Records from a dataset
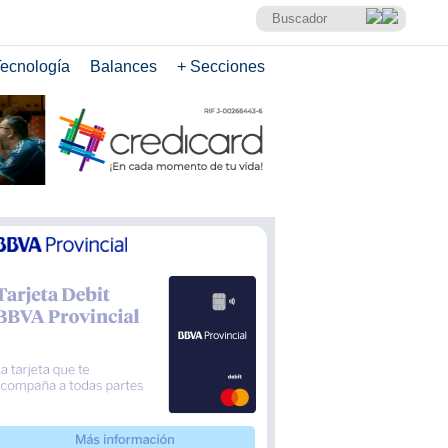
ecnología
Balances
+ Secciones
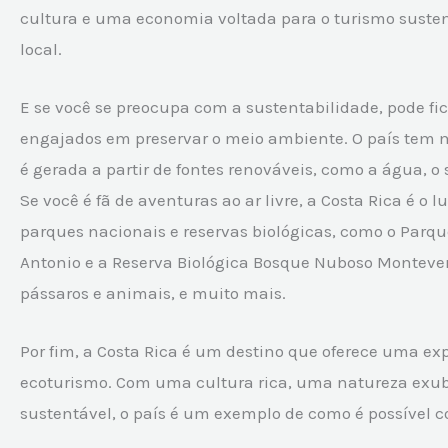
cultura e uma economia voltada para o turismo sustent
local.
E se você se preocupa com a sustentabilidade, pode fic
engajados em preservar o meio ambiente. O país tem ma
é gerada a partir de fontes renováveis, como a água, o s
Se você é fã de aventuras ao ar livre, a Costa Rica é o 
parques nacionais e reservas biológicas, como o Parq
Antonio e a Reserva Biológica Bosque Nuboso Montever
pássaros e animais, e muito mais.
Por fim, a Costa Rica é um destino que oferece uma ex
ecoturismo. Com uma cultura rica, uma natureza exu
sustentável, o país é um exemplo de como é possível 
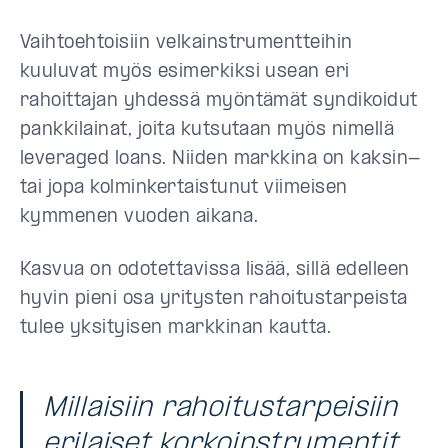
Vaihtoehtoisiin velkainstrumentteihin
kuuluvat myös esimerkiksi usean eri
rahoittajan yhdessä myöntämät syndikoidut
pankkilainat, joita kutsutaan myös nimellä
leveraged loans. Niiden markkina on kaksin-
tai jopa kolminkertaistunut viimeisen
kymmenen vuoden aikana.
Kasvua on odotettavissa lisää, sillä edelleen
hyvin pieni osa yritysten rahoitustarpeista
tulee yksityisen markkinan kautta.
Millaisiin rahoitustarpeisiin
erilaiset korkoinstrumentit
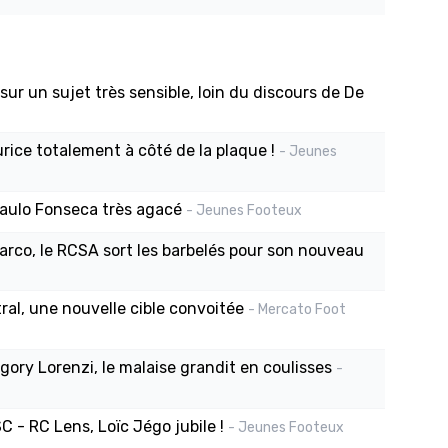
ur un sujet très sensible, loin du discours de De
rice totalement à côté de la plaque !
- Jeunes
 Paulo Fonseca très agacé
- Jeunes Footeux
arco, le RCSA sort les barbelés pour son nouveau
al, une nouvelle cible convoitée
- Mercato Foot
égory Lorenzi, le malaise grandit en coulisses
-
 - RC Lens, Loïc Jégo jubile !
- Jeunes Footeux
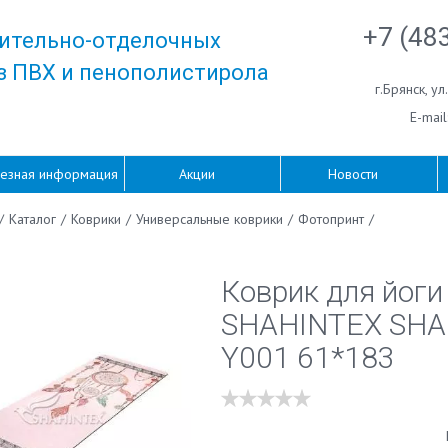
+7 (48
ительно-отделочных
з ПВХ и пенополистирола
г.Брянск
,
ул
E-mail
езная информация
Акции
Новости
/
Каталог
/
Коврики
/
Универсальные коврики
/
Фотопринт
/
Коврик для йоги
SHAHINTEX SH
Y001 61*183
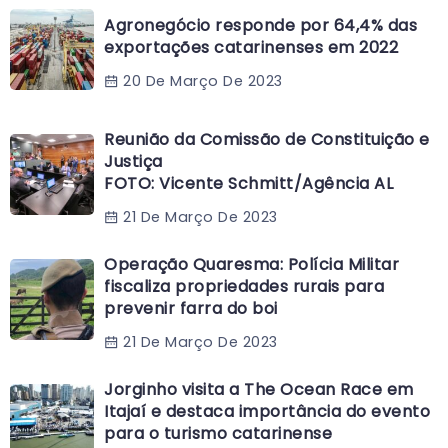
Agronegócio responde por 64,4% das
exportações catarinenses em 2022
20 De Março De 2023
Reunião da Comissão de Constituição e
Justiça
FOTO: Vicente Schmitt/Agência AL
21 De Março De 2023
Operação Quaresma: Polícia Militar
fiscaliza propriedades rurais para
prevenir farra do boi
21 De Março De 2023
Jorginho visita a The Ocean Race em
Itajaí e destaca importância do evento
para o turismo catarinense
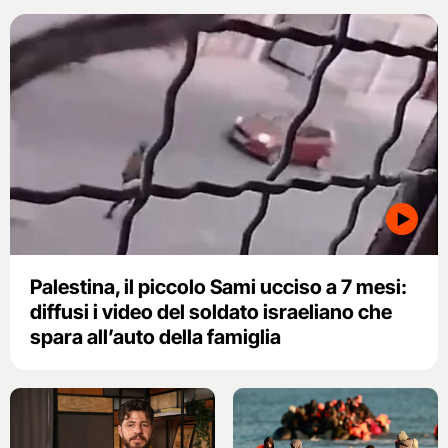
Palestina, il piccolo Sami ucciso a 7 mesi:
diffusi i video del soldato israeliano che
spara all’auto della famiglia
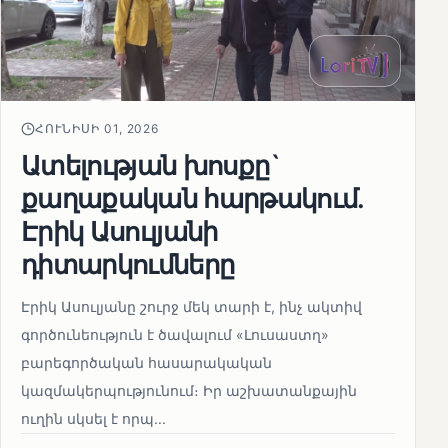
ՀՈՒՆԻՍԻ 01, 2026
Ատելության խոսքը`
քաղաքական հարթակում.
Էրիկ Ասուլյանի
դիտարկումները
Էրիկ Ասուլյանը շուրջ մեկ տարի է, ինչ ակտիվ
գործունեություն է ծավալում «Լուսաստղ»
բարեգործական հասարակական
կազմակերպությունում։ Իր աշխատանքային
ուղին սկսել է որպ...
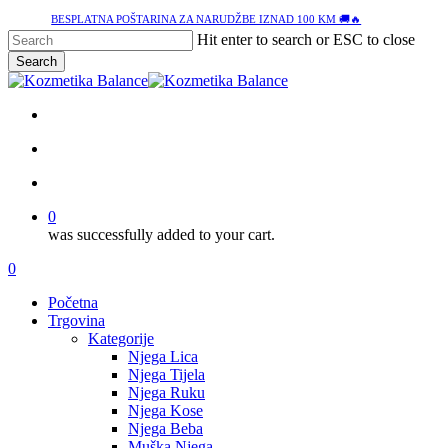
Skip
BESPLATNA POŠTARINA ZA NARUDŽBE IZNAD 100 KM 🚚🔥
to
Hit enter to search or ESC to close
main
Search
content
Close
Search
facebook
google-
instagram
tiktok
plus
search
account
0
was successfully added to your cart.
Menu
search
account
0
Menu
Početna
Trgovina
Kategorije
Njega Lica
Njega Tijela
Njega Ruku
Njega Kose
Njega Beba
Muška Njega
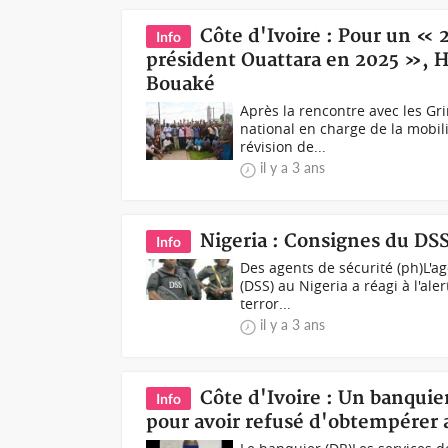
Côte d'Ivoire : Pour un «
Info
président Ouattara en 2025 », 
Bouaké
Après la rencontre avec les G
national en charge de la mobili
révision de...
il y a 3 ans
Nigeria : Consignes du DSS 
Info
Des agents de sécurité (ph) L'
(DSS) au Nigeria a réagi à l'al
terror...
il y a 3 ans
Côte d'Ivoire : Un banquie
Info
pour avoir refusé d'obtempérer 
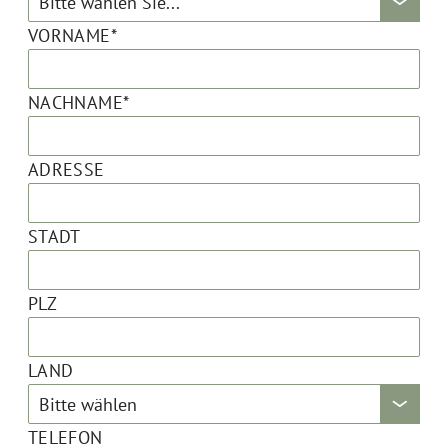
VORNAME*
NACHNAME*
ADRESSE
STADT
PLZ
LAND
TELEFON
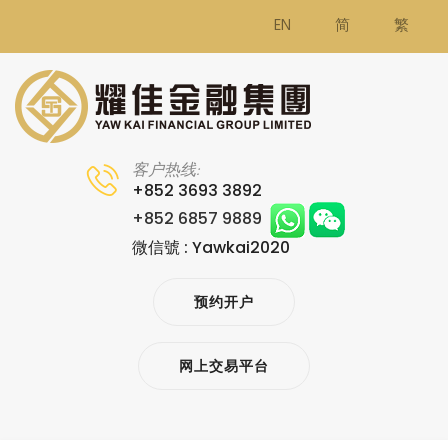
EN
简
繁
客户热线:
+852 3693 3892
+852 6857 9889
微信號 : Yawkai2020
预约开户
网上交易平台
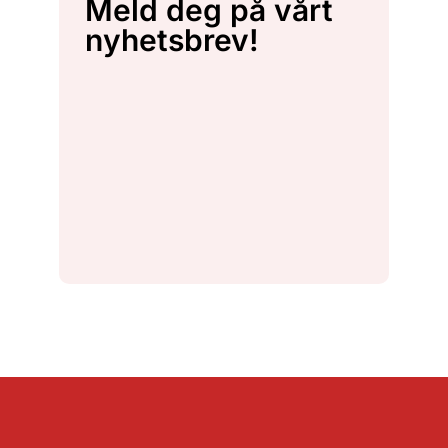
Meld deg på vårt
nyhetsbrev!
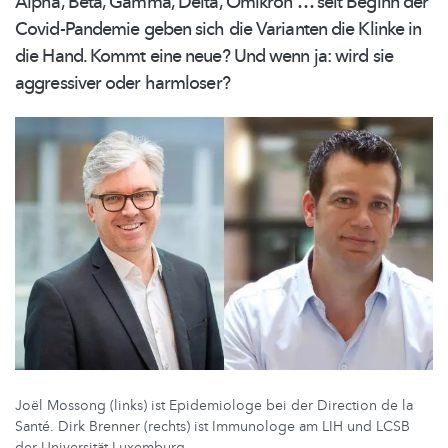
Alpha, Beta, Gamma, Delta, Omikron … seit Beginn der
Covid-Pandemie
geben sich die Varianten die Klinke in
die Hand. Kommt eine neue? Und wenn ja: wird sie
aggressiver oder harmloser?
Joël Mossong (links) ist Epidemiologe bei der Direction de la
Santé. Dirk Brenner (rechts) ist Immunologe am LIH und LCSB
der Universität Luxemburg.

...

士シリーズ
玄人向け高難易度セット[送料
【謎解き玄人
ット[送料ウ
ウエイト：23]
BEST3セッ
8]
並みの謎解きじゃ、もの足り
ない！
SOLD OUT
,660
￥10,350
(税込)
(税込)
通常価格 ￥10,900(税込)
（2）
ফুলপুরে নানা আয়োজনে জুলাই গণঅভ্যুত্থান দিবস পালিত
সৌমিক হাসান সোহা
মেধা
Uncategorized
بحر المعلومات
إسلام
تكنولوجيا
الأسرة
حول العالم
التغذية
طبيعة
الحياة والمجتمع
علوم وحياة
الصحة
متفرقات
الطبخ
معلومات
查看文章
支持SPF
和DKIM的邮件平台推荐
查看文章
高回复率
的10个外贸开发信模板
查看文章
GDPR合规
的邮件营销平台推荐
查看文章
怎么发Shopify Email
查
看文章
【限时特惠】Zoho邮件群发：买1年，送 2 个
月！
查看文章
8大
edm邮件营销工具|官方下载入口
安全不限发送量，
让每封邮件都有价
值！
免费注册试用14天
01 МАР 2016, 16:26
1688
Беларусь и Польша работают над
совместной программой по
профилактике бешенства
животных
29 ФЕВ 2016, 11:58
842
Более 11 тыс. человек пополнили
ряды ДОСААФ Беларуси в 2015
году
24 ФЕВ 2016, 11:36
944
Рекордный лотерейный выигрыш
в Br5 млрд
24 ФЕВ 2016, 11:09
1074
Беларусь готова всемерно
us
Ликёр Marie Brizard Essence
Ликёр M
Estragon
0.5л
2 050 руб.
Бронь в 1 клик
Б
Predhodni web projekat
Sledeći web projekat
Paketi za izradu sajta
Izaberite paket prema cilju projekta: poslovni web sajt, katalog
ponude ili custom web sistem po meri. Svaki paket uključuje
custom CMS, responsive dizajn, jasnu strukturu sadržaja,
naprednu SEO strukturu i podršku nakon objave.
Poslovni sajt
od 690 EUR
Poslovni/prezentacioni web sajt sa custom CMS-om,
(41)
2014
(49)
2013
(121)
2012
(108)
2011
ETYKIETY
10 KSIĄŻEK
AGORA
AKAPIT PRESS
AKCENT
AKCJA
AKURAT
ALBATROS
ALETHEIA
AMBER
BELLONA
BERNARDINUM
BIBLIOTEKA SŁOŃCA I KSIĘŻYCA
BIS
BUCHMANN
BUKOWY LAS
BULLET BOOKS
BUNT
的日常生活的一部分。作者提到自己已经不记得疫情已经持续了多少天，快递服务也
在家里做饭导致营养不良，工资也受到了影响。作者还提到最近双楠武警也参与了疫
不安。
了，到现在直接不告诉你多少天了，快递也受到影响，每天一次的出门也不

:: Problem statement ::
Copy out every line from the data above in which the word "Costa" occurs.

:: Answer section ::
Se você é fã de aventuras ao ar livre, a Costa Rica é o 
Por fim, a Costa Rica é um destino que oferece uma ex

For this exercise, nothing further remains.